The SXSW workshop Privacy by Design and by Directive tested audience members’ knowledge of the California Consumer Privacy Act, or CCPA, and the General Data Protection Regulation, or GDPR. Both measures are designed to protect people’s personal data that is collected by businesses.

The panel aimed to show attendees how, as business owners, they can build required safeguards for the personal information they process, including IP addresses and device IDs.   

“You want people to have consent (with how personal data is used) but it shouldn’t be assumed,” panelist Shoshana Rosenberg said. “The user shouldn’t have to do anything extra to ensure they’re protected.”

The panelists included Rosenberg, a privacy officer focused on privacy law and assistant general counsel to WSP Global; Jessica Katz, Whole Foods’ data security and privacy counsel; and Lexi Fearon, a data project manager for mobile ad platform startup Kargo.

Data privacy, the panelists said, must:

  • be user-centric;
  • be proactive, anticipating privacy issues before any code for a website or app is written;
  • be the default setting—a user shouldn’t have to take actions to secure their privacy;
  • be embedded into the design of the website or app as a core function and not as an add-on;
  • offer end-to-end lifecycle protection; and
  • have standards that are visible, transparent, open, documented, and independently verifiable.

The CCPA is intended to give California residents the right to know what personal information is being collected from them and if and how it’s being used. It is also meant to give them the right to opt out of having their information collected or sold. The act has extraterritorial reach, applying to for-profit businesses or organizations that provide goods to or monitor the behavior of people in California.

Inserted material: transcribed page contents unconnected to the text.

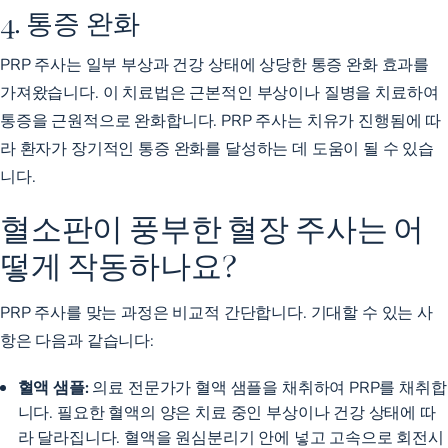
4. 통증 완화
PRP 주사는 일부 부상과 건강 상태에 상당한 통증 완화 효과를
가져왔습니다. 이 치료법은 근본적인 부상이나 질병을 치료하여
통증을 근원적으로 완화합니다. PRP 주사는 치유가 진행됨에 따
라 환자가 장기적인 통증 완화를 달성하는 데 도움이 될 수 있습
니다.
혈소판이 풍부한 혈장 주사는 어
떻게 작동하나요?
PRP 주사를 맞는 과정은 비교적 간단합니다. 기대할 수 있는 사
항은 다음과 같습니다:
혈액 샘플:
의료 전문가가 혈액 샘플을 채취하여 PRP를 채취합
니다. 필요한 혈액의 양은 치료 중인 부상이나 건강 상태에 따
라 달라집니다. 혈액을 원심분리기 안에 넣고 고속으로 회전시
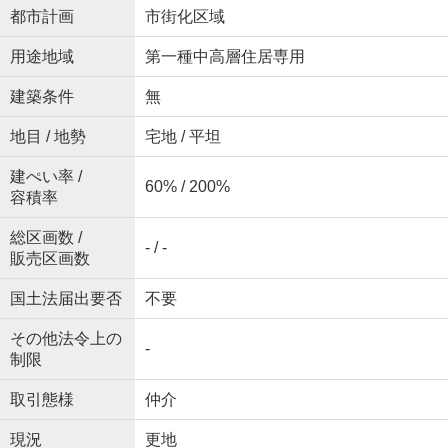
都市計画
市街化区域
用途地域
第一種中高層住居専用
建築条件
無
地目 / 地勢
宅地 / 平坦
建ぺい率 /
60% / 200%
容積率
総区画数 /
- / -
販売区画数
国土法届出要否
不要
その他法令上の
-
制限
取引態様
仲介
現況
更地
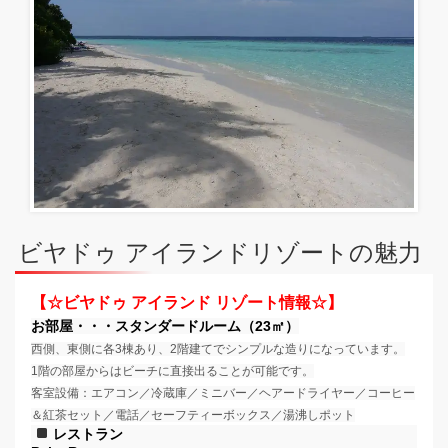
ビヤドゥ アイランドリゾートの魅力
【☆ビヤドゥ アイランド リゾート情報☆】
お部屋・・・スタンダードルーム（23㎡）
西側、東側に各3棟あり、2階建てでシンプルな造りになっています。
1階の部屋からはビーチに直接出ることが可能です。
客室設備：エアコン／冷蔵庫／ミニバー／ヘアードライヤー／コーヒー
＆紅茶セット／電話／
セーフティーボックス／湯沸しポット
レストラン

The GDPR also aims to give individuals control over how their personal data is used. It applies to individuals within the EU and the European Economic Area, which includes the EU plus Iceland, Liechtenstein, and Norway. Under the regulation, data controllers must use collection processes that safeguard personal information by default and make data available publicly only with explicit consent. The GDPR requires businesses to provide individuals the option to opt in (and to opt out), whereas the CCPA doesn’t.

The panelists gave advise on forming consent and opt-in/out policies for businesses: keep language concise and clear; keep the option to exercise user choice down to one click; use common anchoring techniques for including information; and use a visual, clear, and summarized menu of services provided by data collected, as well as opt-out options.

“Transparency,” Rosenberg said. “should be granular so you can understand what (businesses) are doing.”